World War I Beyond Trenches​[1]
John Singer Sargent, Gassed, 1919, oil on canvas, 90½ × 240 in.
Courtesy of IWM (Imperial War Museums), London Photo: ©IWM Imperial War Museums, Art.IWM ART 1460

In 1917, prompted by some torpedoed ships and an intercepted telegram—wherein Germany tried to woo Mexico to its side by offering the return of Texas, Arizona, and New Mexico—the United States belatedly entered World War I. It was a war fought in trenches, in the air, and at sea, and it introduced barbed wire, machine guns, and poison gas to the battlefield. The magnitude of slaughter was beyond comprehension. Tens of millions of soldiers and civilians perished, and when it was over there was a thin and futile hope that mankind had learned its bitter lesson; Woodrow Wilson promised tepidly that it would be “the war to end all wars.” Alas, progress was made in the technological efficiency of mass murder, and notwithstanding some geopolitical shakeups, the First World War turned out to be a dry run for the Second. Americans responded to war then with the same varied attitudes as we do now: a selection of the jingoism, rage, horror, and grief of a century ago is on display at the New-York Historical Society in World War I Beyond the Trenches. The subject is dismal, leavened only by flourishes of flags and the exultation of armistice, and the current exhibition does well to present government sponsored propaganda—a long hallway is given to morale-boosting posters—alongside reportorial work by artists in the field and flashes of indignation from stateside studios. 

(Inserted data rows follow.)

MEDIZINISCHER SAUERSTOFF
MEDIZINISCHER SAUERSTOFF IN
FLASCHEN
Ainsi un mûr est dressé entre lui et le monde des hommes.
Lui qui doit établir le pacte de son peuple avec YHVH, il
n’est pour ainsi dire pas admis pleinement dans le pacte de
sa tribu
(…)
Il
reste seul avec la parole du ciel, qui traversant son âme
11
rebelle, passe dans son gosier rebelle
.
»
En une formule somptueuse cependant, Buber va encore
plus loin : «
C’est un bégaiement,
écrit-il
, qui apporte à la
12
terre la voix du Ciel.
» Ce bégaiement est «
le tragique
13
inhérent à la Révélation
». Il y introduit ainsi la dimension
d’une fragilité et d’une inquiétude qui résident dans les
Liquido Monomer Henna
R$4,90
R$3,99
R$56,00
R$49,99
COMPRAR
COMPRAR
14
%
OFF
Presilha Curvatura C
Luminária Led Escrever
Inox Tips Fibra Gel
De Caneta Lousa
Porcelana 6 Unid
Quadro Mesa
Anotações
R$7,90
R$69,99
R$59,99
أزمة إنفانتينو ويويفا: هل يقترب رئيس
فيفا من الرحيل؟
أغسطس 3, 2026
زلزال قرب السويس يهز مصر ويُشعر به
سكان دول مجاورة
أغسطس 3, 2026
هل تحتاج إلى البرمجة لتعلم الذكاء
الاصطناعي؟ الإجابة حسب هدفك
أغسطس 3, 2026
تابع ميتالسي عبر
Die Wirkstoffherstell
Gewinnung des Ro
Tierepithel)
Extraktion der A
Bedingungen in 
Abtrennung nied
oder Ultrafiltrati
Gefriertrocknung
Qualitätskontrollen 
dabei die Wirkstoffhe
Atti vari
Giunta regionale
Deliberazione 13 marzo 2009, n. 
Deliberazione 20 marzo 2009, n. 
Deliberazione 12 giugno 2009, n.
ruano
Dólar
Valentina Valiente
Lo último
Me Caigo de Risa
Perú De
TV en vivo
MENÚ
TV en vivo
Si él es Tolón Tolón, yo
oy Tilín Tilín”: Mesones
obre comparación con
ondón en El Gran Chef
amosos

When reportage was practiced on an epic scale the results were mixed. The show’s magnum opus is Sargent’s Gassed, which portrays an event the artist witnessed in the summer of 1918, the gathering of dozens of soldiers who had been blinded by mustard gas. Painted on commission, the frieze-like mural is elegiac in spirit, if wan in coloring and thinly executed. Sargent was out of his depth, and he knew it; before visiting the Western Front, he wrote “would I have the nerve to look, not to speak of painting? I have never seen anything the least horrible—outside of my studio.” At the front, he went for a joyride in a tank and expressed enthusiasm over bombs exploding nearby. An officer assigned to escort him dryly noted, “This particular type of amusement does not appeal to all of us.” The late transition to mural painting wasn’t an easy fit for an artist of Sargent’s personality, and the tender gloom of Gassed required a suppression of his natural sensuality. More successful are his small watercolors chronicling the quiet aftermath of battle: a shelled sugar refinery and a crashed plane in a field are notable for the matter-of-factness with which the artist rendered minor, specific tragedies. 

World War I Beyond Trenches​[2]
George Bellows, The Germans Arrive, 1918, oil on canvas, 49 1⁄2 × 79 1⁄4 in. Courtesy of Ian M. Cumming. Photo: Courtesy of the National Gallery of Art, Washington. Reproduced with permission of The Bellows Trust

Whatever its shortcomings, there is a poetic allusiveness to Gassed. Of much sterner mettle is George Bellows’s The Germans Arrive, an outraged reaction to reports of German war crimes against Belgian civilians. Initially a pacifist, Bellows was appalled by published British accounts of atrocities, and he subsequently drew, printed and painted incidents about which he’d read. Bellows’s response to war was a departure from American art that had previously omitted graphic reference to actual violence (for photographic exception, see Mathew Brady). But, like Sargent, and for similar reasons, this wasn’t his milieu, and the physical mutilation is not the painting’s only unsettling element. The scene is envisioned as macabre theater, and is as propagandistic as government posters and then some. Bellows got the look of human lunacy more effectively in the ringside denizens of his boxing paintings, without mounting a soapbox. Two better oils are cleverly installed alongside: a couple of abstract canvases by Marsden Hartley, who, infatuated with Germany and its martial symbolism, fell in love with a man who later died as a soldier for the other side. Works by Horace Pippin underscore racial segregation within the army, contravening the fantasy that American patriotism, even under the unifying mantle of war, was grounded in an egalitarian ideal.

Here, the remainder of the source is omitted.